According to my ex-colleagues at Gartner, Customer Experience (CX) is “the practice of using customer insight to design and execute a cross-functional CX strategy that increases satisfaction, loyalty and advocacy.”
I’m pretty aligned to that definition.
- Good CX is based on both hard data on customers and their behaviour, as well as human insight on the personas the business is addressing;
- The intent is to design and execute experiences and underlying business strategy, not just educate people in the business;
- CX belongs to the whole organization and is cross-functional by default;
- There are definite, measurable business impacts from delivering good or bad experiences.
“89% of consumers have stopped doing business with a company after experiencing poor customer service.” – Oracle/RightNow
“A customer is 4x more likely to buy from a competitor if the problem is service-related, versus price or product-related.” – Bain & Co.

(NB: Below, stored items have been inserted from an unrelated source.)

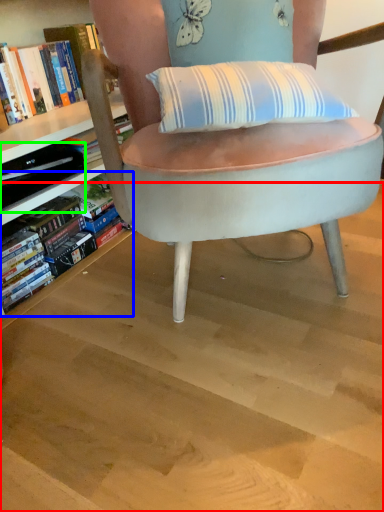 Question: Estimate the real-world distances between objects in this image. Which object is closer to stairwell (highlighted by a red box), book (highlighted by a blue box) or paperback book (highlighted by a green box)?

Choices:
 (A) book
 (B) paperback book

Answer: (A) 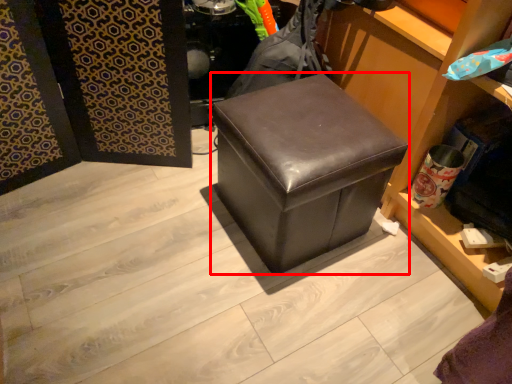 Question: From the image's perspective, where is furniture (annotated by the red box) located in relation to square in the image?

Choices:
 (A) above
 (B) below

Answer: (A) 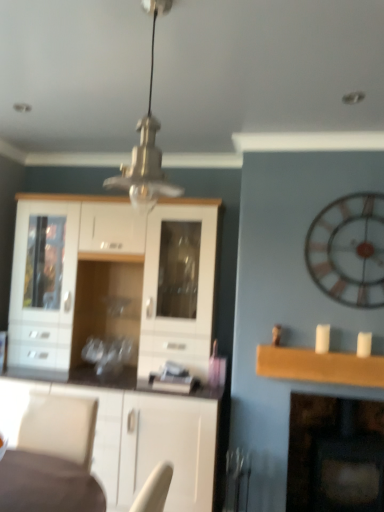 Question: Does point (324, 438) appear closer or farther from the camera than point (157, 12)?

Choices:
 (A) farther
 (B) closer

Answer: (A)

Question: Based on their sizes in the image, would you say dark brown wood fireplace at lower right is bigger or smaller than metallic glass pendant light at center?

Choices:
 (A) big
 (B) small

Answer: (A)

Question: Based on their relative distances, which object is farther from the dark brown wood fireplace at lower right?

Choices:
 (A) metallic glass pendant light at center
 (B) white glossy cabinet at center
 (C) wooden clock at right

Answer: (A)

Question: Which is nearer to the dark brown wood fireplace at lower right?

Choices:
 (A) metallic glass pendant light at center
 (B) wooden clock at right
 (C) white glossy cabinet at center

Answer: (B) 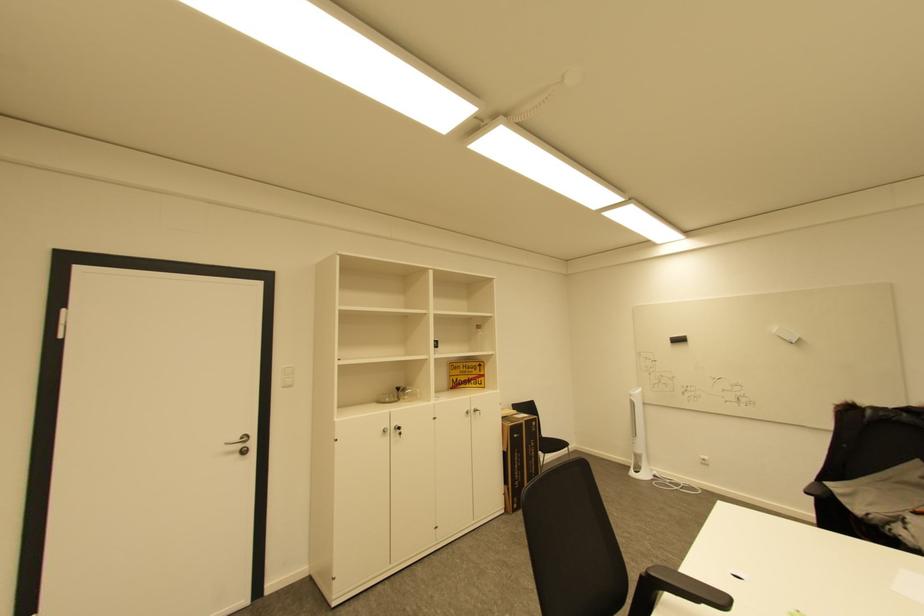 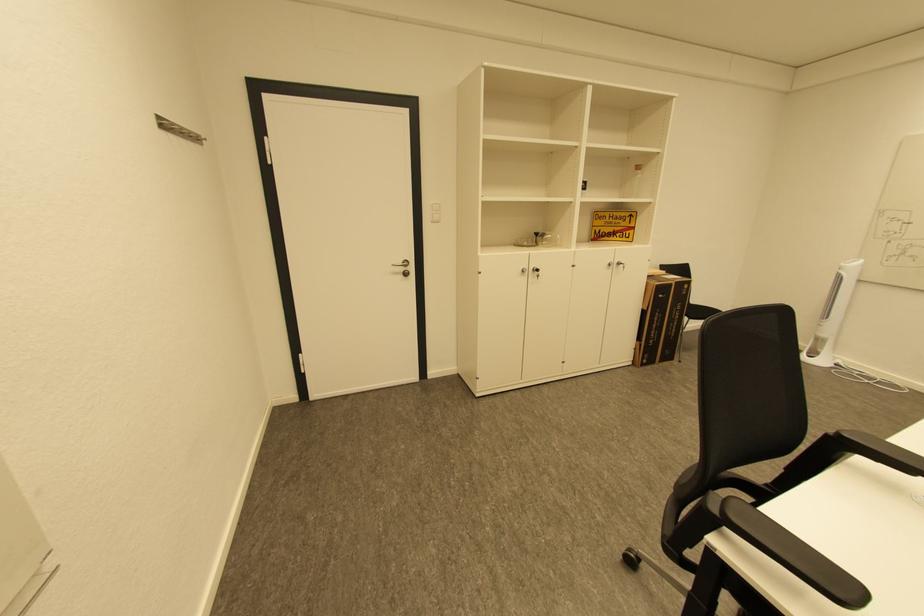 Find the pixel in the second image that matches (246,447) in the first image.

(408, 270) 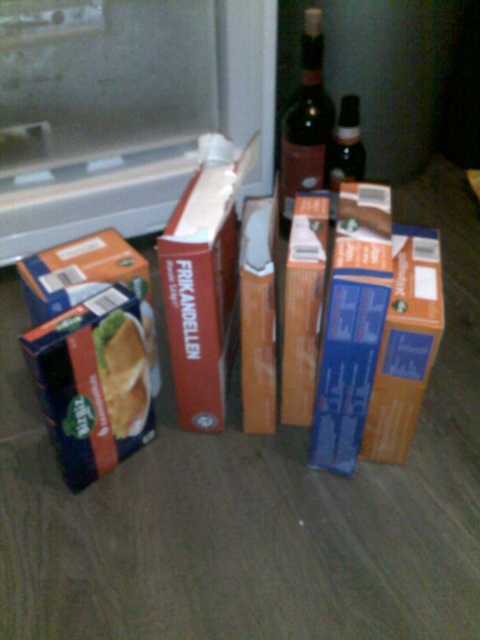 You are organizing items in a pantry and need to place the blue cardboard box at left and the shiny dark glass bottle at upper center on a shelf. The shelf has limited space. Which item should you place first to ensure both fit?

The blue cardboard box at left is smaller than the shiny dark glass bottle at upper center, so place the smaller blue cardboard box at left first to make space for the larger bottle.

You are organizing a picnic and have a blue cardboard box at lower left and a golden crisp bread at left. Which item is positioned more to the left?

The blue cardboard box at lower left is positioned more to the left than the golden crisp bread at left.

You are organizing a picnic and have a blue cardboard box at left and a shiny dark glass bottle at upper center. Which item has a greater width?

The blue cardboard box at left has a greater width than the shiny dark glass bottle at upper center. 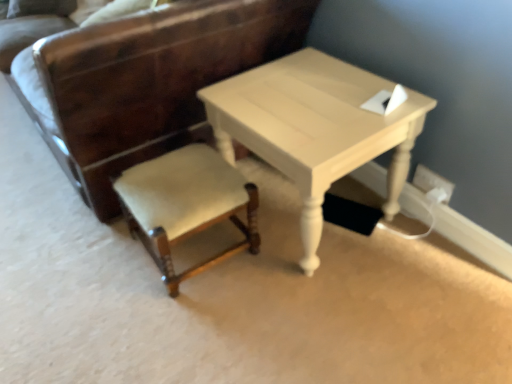 Locate an element on the screen. The image size is (512, 384). vacant space in front of light beige wood table at center is located at coordinates [329, 319]. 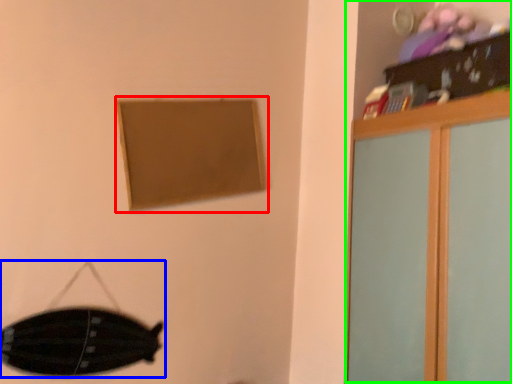 Question: Based on their relative distances, which object is nearer to picture frame (highlighted by a red box)? Choose from swivel chair (highlighted by a blue box) and dresser (highlighted by a green box).

Choices:
 (A) swivel chair
 (B) dresser

Answer: (A) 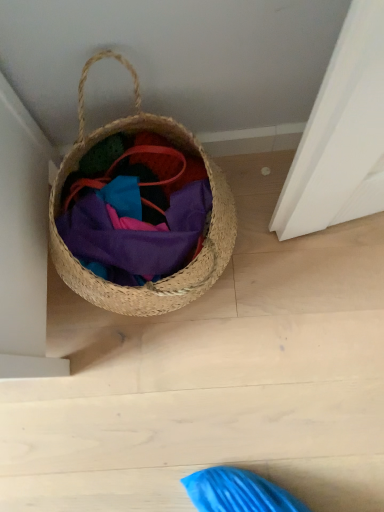 Question: From the image's perspective, does woven straw basket at left appear lower than matte woven basket at center?

Choices:
 (A) no
 (B) yes

Answer: (A)

Question: From a real-world perspective, is woven straw basket at left below matte woven basket at center?

Choices:
 (A) yes
 (B) no

Answer: (B)

Question: Can you confirm if woven straw basket at left is smaller than matte woven basket at center?

Choices:
 (A) no
 (B) yes

Answer: (A)

Question: From the image's perspective, is woven straw basket at left over matte woven basket at center?

Choices:
 (A) yes
 (B) no

Answer: (A)

Question: From a real-world perspective, is woven straw basket at left located higher than matte woven basket at center?

Choices:
 (A) no
 (B) yes

Answer: (B)

Question: Is matte woven basket at center at the back of woven straw basket at left?

Choices:
 (A) yes
 (B) no

Answer: (A)

Question: Is matte woven basket at center smaller than woven straw basket at left?

Choices:
 (A) no
 (B) yes

Answer: (B)

Question: Is matte woven basket at center in front of woven straw basket at left?

Choices:
 (A) yes
 (B) no

Answer: (B)

Question: From a real-world perspective, is matte woven basket at center physically above woven straw basket at left?

Choices:
 (A) no
 (B) yes

Answer: (A)

Question: Is the surface of matte woven basket at center in direct contact with woven straw basket at left?

Choices:
 (A) no
 (B) yes

Answer: (B)

Question: Is matte woven basket at center turned away from woven straw basket at left?

Choices:
 (A) no
 (B) yes

Answer: (B)

Question: From the image's perspective, is matte woven basket at center above woven straw basket at left?

Choices:
 (A) no
 (B) yes

Answer: (A)

Question: Is point (225, 228) closer or farther from the camera than point (200, 198)?

Choices:
 (A) closer
 (B) farther

Answer: (A) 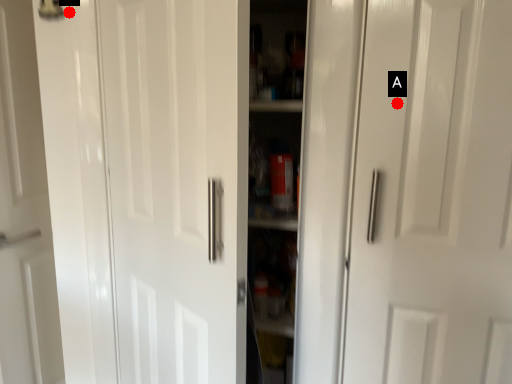 Question: Two points are circled on the image, labeled by A and B beside each circle. Which point appears farthest from the camera in this image?

Choices:
 (A) A is further
 (B) B is further

Answer: (B) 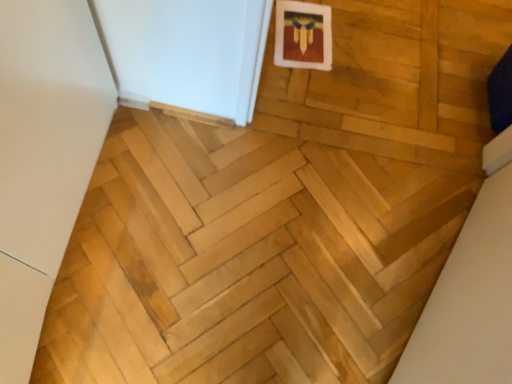 What do you see at coordinates (303, 35) in the screenshot? The height and width of the screenshot is (384, 512). I see `wooden picture frame at upper center` at bounding box center [303, 35].

The image size is (512, 384). In order to click on wooden picture frame at upper center in this screenshot , I will do `click(303, 35)`.

Locate an element on the screen. The height and width of the screenshot is (384, 512). wooden picture frame at upper center is located at coordinates (303, 35). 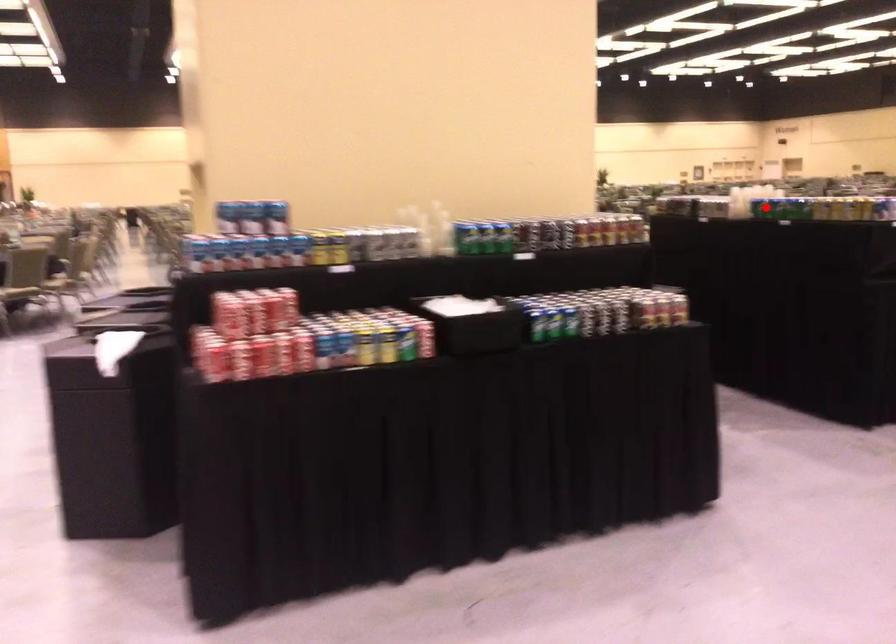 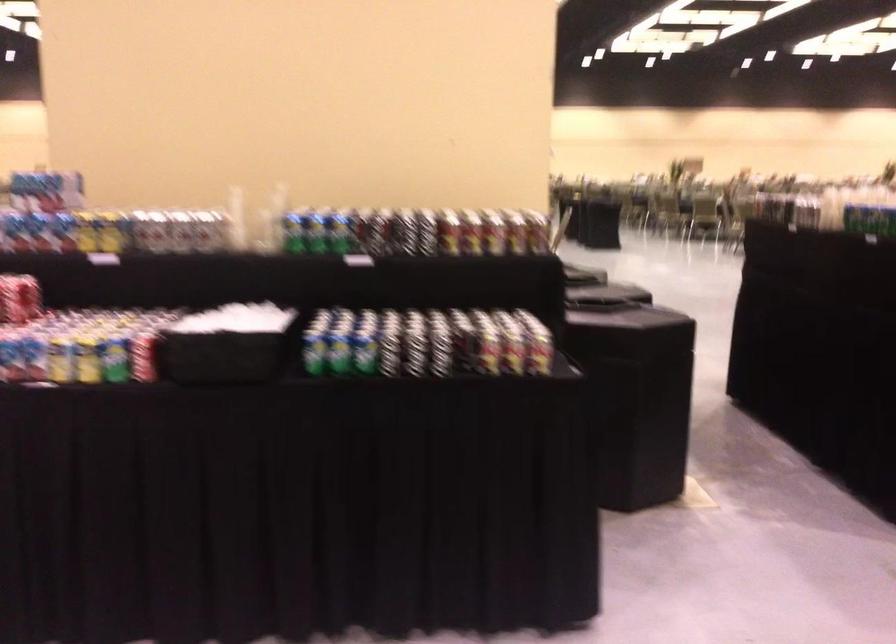 Question: I am providing you with two images of the same scene from different viewpoints. A red point is marked on the first image. Is the red point's position out of view in image 2?

Choices:
 (A) Yes
 (B) No

Answer: (A) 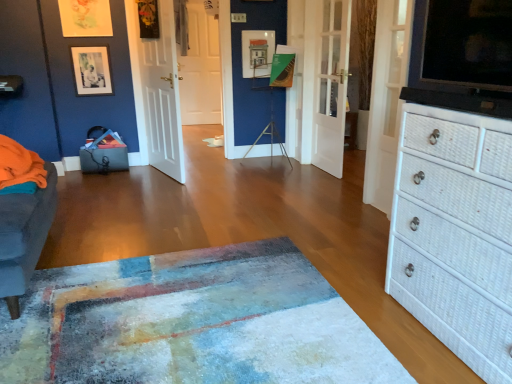 Find the location of a particular element. This screenshot has height=384, width=512. free space between white wicker chest of drawers at right and white wooden door at left, placed as the fourth door when sorted from right to left is located at coordinates (287, 230). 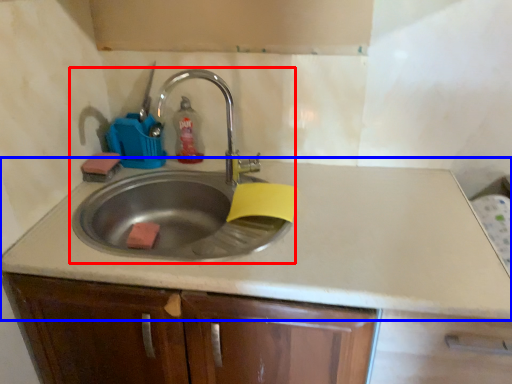 Question: Which point is further to the camera, sink (highlighted by a red box) or countertop (highlighted by a blue box)?

Choices:
 (A) sink
 (B) countertop

Answer: (A) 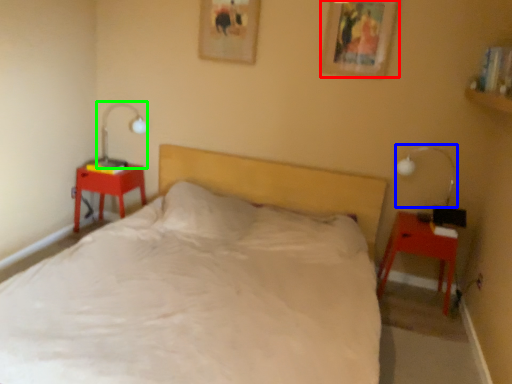 Question: Considering the real-world distances, which object is farthest from picture frame (highlighted by a red box)? bedside lamp (highlighted by a blue box) or table lamp (highlighted by a green box)?

Choices:
 (A) bedside lamp
 (B) table lamp

Answer: (B)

“70 percent of buying experiences are based on how the customer feels they are being treated.” – McKinsey & Co.
In other words, while some people consider CX a Business Process Initiative, it is more of a collective journey into strategy, a cultural “people movement” within a firm.
While it should not be considered a replacement for business strategy, it’s an important component that a surprising number of product-focused companies still don’t have.
CX is about designing and creating change initiatives, usually enabled by technology. It’s also a source of unharvested upside and potential business disruption, meaning that it’s only possible with CEO & senior management commitment…and measurement.